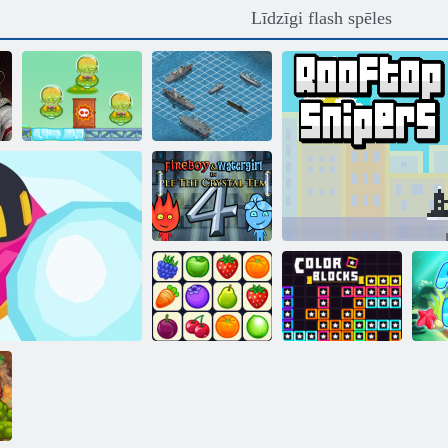
Līdzīgi flash spēles
Cowboys vs
marsieši
Līnijkuģis War
Fireboy and
Watergirl 4:
Kristāla templis
Onet Connect
Krāsu bloki
Jumta snaiperi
════
- [Your goal] Reproduce exactly the line containing "Līnijkuģis War" and every line after it through the end of the records above, and nothing else.

- [Result of this exercise]
Līnijkuģis War
Fireboy and
Watergirl 4:
Kristāla templis
Onet Connect
Krāsu bloki
Jumta snaiperi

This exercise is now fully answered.